3

I have deployed a simple Spring boot app in Google App Engine Flexible. The app. has two APIs, one to add the user data into the DB (xxx.appspot.com/add) the other to get all the user data from the DB (xxx.appspot.com/all).

I wanted to see how GAE scales for the load, hence used JMeter to create a load with 100 user concurrency ramped up in 10 seconds and calls these two APIs in half a second delay, forever. While it runs fine for sometime (with just one instance), it starts to fail after 30 seconds or so with a "java.net.SocketException" or "The server responded with a status of 502".

After this error, when I try to access the same API from the browser, it displays,

Error: Server Error

The server encountered a temporary error and could not complete your request. Please try again in 30 seconds.

The service is back to normal after 30 mins or so, and whenever the load test happens it repeats the same behavior as mentioned above. I expect GAE to auto-scale based on the load coming in to handle it without any down time (using multiple instances), instead it just crashes or blocks the service (without any information in the log). My app.yaml configuration is,

runtime: java
env: flex
service: hello-service
automatic_scaling:
  min_num_instances: 1
  max_num_instances: 10

I am a bit stuck with this one, Any help would be greatly appreciated. Thanks in advance.

KayKay
  • 553
  • 7
  • 22
  • What do you see in the Logs Viewer? https://cloud.google.com/appengine/docs/flexible/python/writing-application-logs#viewing_logs – Dan Cornilescu Aug 16 '17 at 17:02
  • See https://stackoverflow.com/questions/38012797/google-app-engine-502-bad-gateway-with-nodejs – Ori Marko Aug 16 '17 at 17:33
  • @user7294900 I have changed it to manual scaling in app.yaml. However, I could not find the way to switch from the "google owned" VM to "self owned" VM in the console. I could not find the instances in the GCE area. Also the detailed error I get in the log is in this link *https://jpst.it/13hHk*. – KayKay Aug 17 '17 at 12:55
  • @DanCornilescu The high level logs show this *https://jpst.it/13hIV*. The detailed logs are mentioned in the previous comment. – KayKay Aug 17 '17 at 13:02
  • I have tried disabling and enabling the "health check". Added cpu_utilization, target_utilization properties in app.yaml. However, still I face the same issue. The app also restarts periodically even after overriding it in my code. – KayKay Aug 18 '17 at 14:39
  • @DanCornilescu Further I checked the nginx logs and found "[error] 32#32: *56619 upstream prematurely closed connection while reading response header from upstream, client: xxxx, server: , request: "GET /all HTTP/1.1", upstream: "http://x.x.x.x:8080/_ah/health", host: "x.x.x.x". – KayKay Aug 22 '17 at 16:19
  • I'm sorry - I don't have any idea - I'm not very familiar with java and/or flex. I can only suggest verifying that your app's health check and starting works properly at a slower rate first - maybe not 100 users, but only just enough to get a 2nd instance launch attempt. Or manually stop a normally running instance to check its automatic re-launch sequence, without a lot of traffic. That needs to work perfectly before you embark in serious scalability tests. – Dan Cornilescu Aug 22 '17 at 17:14
  • Are you hitting any quota limits? Console > App Engine > Quotas – Kenworth Sep 13 '17 at 02:11

1 Answers1

5

The solution was to increase the resource configuration, details below.
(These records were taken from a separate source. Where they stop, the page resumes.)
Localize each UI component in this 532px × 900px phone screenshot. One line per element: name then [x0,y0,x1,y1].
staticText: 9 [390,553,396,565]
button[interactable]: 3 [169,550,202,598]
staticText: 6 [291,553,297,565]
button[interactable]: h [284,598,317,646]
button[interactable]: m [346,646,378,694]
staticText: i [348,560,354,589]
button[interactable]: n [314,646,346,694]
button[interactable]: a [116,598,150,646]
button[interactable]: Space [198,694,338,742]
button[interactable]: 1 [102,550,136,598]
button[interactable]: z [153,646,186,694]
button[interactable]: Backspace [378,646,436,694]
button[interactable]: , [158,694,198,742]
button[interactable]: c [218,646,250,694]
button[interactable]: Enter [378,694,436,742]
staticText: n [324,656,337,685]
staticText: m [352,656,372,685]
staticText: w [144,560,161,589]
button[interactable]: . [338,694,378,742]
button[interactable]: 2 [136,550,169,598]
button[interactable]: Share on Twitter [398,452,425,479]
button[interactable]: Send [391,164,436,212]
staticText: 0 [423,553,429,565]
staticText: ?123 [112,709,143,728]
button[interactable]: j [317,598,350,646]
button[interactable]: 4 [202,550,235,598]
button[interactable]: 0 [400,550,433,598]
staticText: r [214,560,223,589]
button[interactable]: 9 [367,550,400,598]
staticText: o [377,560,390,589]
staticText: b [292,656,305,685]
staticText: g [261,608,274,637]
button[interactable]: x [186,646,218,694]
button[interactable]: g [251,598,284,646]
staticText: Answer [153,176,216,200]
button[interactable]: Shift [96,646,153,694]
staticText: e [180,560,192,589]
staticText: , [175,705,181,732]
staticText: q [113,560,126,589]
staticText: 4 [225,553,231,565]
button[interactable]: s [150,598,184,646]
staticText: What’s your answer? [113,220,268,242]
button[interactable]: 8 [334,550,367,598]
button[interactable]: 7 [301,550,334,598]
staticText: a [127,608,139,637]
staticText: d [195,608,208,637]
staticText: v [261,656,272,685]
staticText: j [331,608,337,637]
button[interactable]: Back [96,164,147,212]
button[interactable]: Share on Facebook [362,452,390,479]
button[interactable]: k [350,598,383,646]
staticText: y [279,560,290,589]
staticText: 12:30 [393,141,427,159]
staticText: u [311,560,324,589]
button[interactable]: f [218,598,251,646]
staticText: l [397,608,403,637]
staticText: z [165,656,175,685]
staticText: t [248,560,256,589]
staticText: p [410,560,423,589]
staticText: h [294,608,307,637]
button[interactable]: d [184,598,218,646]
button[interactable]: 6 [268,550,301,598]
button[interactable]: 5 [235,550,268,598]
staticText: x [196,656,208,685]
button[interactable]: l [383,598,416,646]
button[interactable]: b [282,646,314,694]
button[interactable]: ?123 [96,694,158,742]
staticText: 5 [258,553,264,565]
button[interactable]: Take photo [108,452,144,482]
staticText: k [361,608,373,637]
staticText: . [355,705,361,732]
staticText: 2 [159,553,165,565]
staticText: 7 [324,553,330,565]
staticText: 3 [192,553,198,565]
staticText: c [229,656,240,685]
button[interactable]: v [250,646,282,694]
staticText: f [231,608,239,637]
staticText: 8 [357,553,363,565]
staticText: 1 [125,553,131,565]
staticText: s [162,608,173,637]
Given that I did not set a resource parameter, it defaulted to the pre-defined values for both CPU and Memory. In this case, the default memory was set at 0.6GB. App Engine Flex instances uses about 0.4GB for overhead processes. Given Java is known to consume higher memory, there is a great likelihood that the overhead processes consumed more than the approximate 0.4GB value. Now instances in App Engine are restarted due to a variety of reasons including optimization due to memory use. This explains why your instances went off and it shows Tomcat is starting up (they got restarted) and ends up in 502 error due to the nginx is not able to complete the request. Fixing the above may lessen if not completely eliminate the 502s.

After I have specified the resources attribute and increased the configuration in app.yaml 502 error seems to be gone.

KayKay
  • 553
  • 7
  • 22